In his reaction to the recent Palestinian stance, Benjamin Netanyahu included the following elements: it is forbidden for you to go to the Security Council to issue a resolution that recognizes your future state. If you do this, you will not find international support. If you do obtain this support, we will put an end to this attempt by force. In return, you must continue to negotiate “with no conditions,” in other words without a halt to building settlements, or lifting the siege on Gaza, or coming to an agreement about the reference-point that would be the foundation of negotiations, and their minimum acceptable level.

There is no room for contradictory interpretations of the statements by the Israeli prime minister. Either the Palestinian Authority takes the path of making media appearances, which only result in commemorative pictures as officials tell the world about progress in the “peace process,” or there will be no authority, or land, or future for the Palestinian people, except the resumption of living under direct occupation.

The irony is that the notion raised by Palestinian Prime Minister Salam Fayyad about the unilateral declaration of a Palestinian state, which was met by a combination of dismissal and derision, has become the only card held by the Palestinian negotiating side, which seems like someone looking around in a dark corner for any tool, or plan that supports its own swaying position.

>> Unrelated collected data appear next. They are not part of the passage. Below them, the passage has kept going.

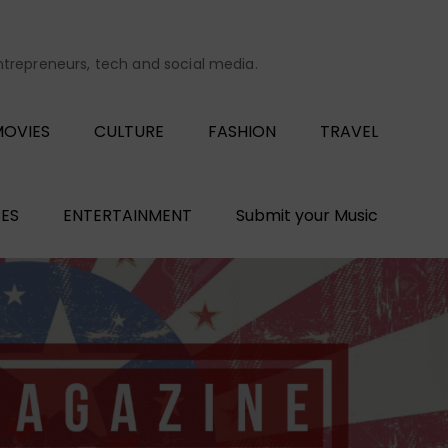
entrepreneurs, tech and social media.
OVIES
CULTURE
FASHION
TRAVEL
ES
ENTERTAINMENT
Submit your Music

However, the Israelis quickly discovered that “the unilateral step” involved a real danger: in short, the declaration of independence of a Palestinian entity unilaterally does not require it to end the Palestinian-Israeli struggle. The Palestinian demands and international resolutions on refugees, settlements and the racist separation wall will remain forever. It goes without saying that these demands and resolutions will not equal the raising of the sword of Damocles over the head of the Israeli state, as it will not be threatened with quick oblivion. However, allowing the struggle to continue in this way will cause untold difficulties for generations of Israelis in their relations with the world, their normalization with the Arabs, and the “image” of Israel. More importantly, the occupation will remain, as it has since 1948, exposed to the world with all of the bitterness that it contains for the Palestinians and the Arabs.

There is no alternative to recognizing the scale of the difficulties that face any Palestinian attempt to exit the bilateral negotiations that the Palestinian authorities have been submerged in for nearly two decades, and move toward a realm of diplomatic effort, which international powers describe as a return to putting the PA before one of two choices: either show bias toward the Israeli side and its occupation, or support the Palestinians and gamble on sparking the ire of the US and other countries that are regular backers of Israel.

It is completely understandable that the Palestinian position did not spring from Israeli procrastination and stalling; it is also built on the terrible failure in achieving national reconciliation and the deadlock over renewing the PA’s legitimacy (through elections) following the declaration by the Elections Committee that it could not organize voting in the West Bank and Gaza, due to the struggle between the two sides, each holding sway in its region.

It is not strange that angry Palestinian statements are placed, alongside the hint by President Mahmoud Abbas that he did not intend to run in the coming presidential elections, in the category of Palestinian political maneuvering, whose practitioners are using to compensate for the vacuum in their political arena and on the ground, by increasing the level of ostentatious “political suspense.” However, a clearer view justifies the idea that this vacuum, in turn, constitutes a type of dangerous ammunition for whoever wants to invent new forms of struggling against the occupation.